Thursday, 9 July 2015

Royal Gala Performance

I am pleased to see that the descendants of the Durham miners are thriving and multiplying ahead of this Saturday's Gala.

I look forward to hearing His Majesty King George VII speak from the platform in the middle of the present century. As ever, the advertisement underneath the podium will read, "Buy The Morning Star".

On present form, that newspaper will be going strong long after the BBC has gone bust, the Daily Mail has gone online-only, and The Sun has gone the way of all other pre-Internet soft porn.

Most people in this country have never heard of the Gala, and it has long been strapped for cash, although somehow it never quite goes under.

Yet it is rich in history, its colourful appearance would be highly telegenic, it is the largest trade union event in the world, and it is a good 10 times larger than all of the same season's Orange and kindred parades put together.

Those parades are heavily covered by the national media, and can hardly be said to express a culture similar to their own.

Durham is on the East Coast Main Line, but the London media find it easier to cover the remotest corners of the United States.

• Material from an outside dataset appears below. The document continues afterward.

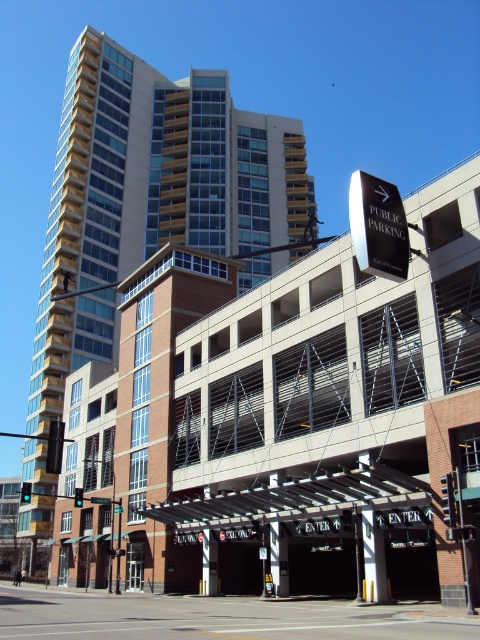 You are a delivery driver approaching the entrance of the concrete parking garage at center and the beige glass building at center. Which structure is wider from your perspective?

The beige glass building at center is wider than the concrete parking garage at center from your perspective.

You are driving a car and want to enter the parking garage. Based on the image, which direction should you head towards from the beige glass building at center to reach the concrete parking garage at center?

The concrete parking garage at center is in front of the beige glass building at center, so you should head towards the direction where the concrete parking garage at center is located, which is in front of the beige glass building at center. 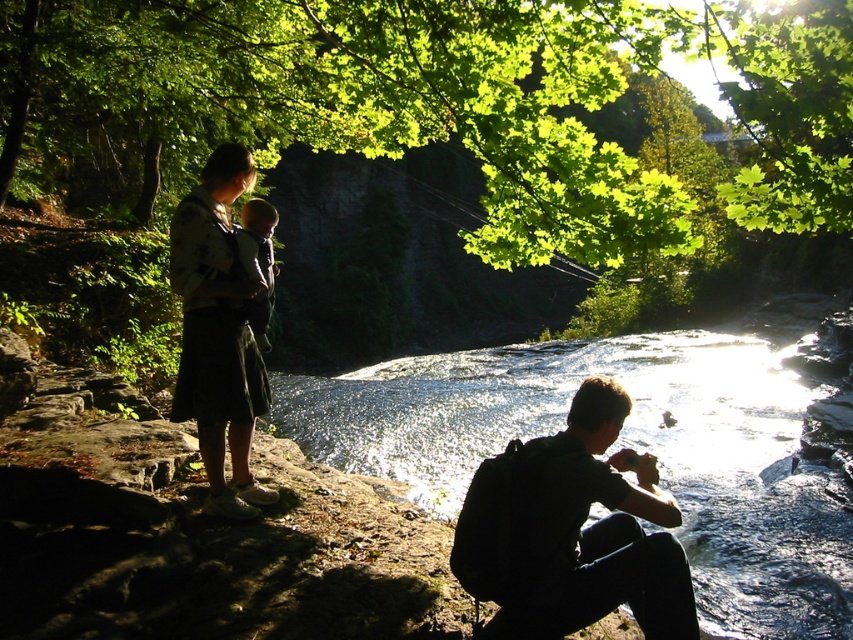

Although not, it must be said, of any other country.

Whereas many other countries send people to the Durham Miners' Gala. Perhaps that is the problem? It is far too cosmopolitan for the nylon media, living as they do in a London that they regard as a suburb of New York.

And yes, before anyone comes over all QI, I know. But I am going to keep going with this one.

For, on Saturday, we shall experience something that is anything but synthetic.